A missing oxidation node in chlorine–sulfur chemical networks: Accurate spectroscopic signatures of Cl2S2O isomers

Sulfur-chlorine oxidation chemistry governs key processes in planetary atmospheres and irradiated astrophysical environments, yet the corresponding reaction networks remain molecularly incomplete because critical intermediates are highly reactive, spectroscopically unassigned, and experimentally elusive. Here, we identify Cl2S2O as a plausible missing oxidation node in sulfur-chlorine chemistry. We show that this molecular formula supports a compact but chemically diverse manifold of low-energy isomers that are viable products of chlorosulfane oxidation and compelling targets for spectroscopic detection. For such intrinsically transient species, predictive theoretical spectroscopy is not ancillary but essential, as it provides the only viable route to molecular-level characterization.

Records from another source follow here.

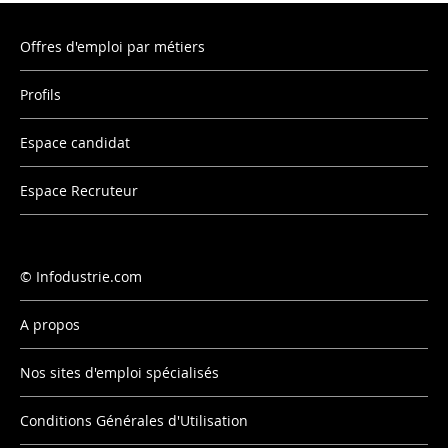
Offres d'emploi par métiers
Profils
Espace candidat
Espace Recruteur
Infodustrie.com
A propos
Nos sites d'emploi spécialisés
Conditions Générales d'Utilisation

Using a high-accuracy composite quantum-chemical framework combined with state-of-the-art anharmonic treatments, we deliver a complete multispectroscopic characterization of the three lowest-energy Cl2S2O isomers, encompassing rotational, vibrational, and electronic spectroscopic signatures. The resulting spectroscopic parameters reach near-observational accuracy and enable direct, vis-à-vis comparison with laboratory measurements and astronomical observations, thereby defining concrete molecular targets for radioastronomical searches and planetary atmospheric studies. More broadly, this work demonstrates how modern computational spectroscopy can actively complete chemical reaction networks by coupling multispectroscopic predictions with experiment and observation, advancing a circular astrochemical paradigm in which theory, laboratory spectroscopy, and astronomical detection jointly drive molecular discovery.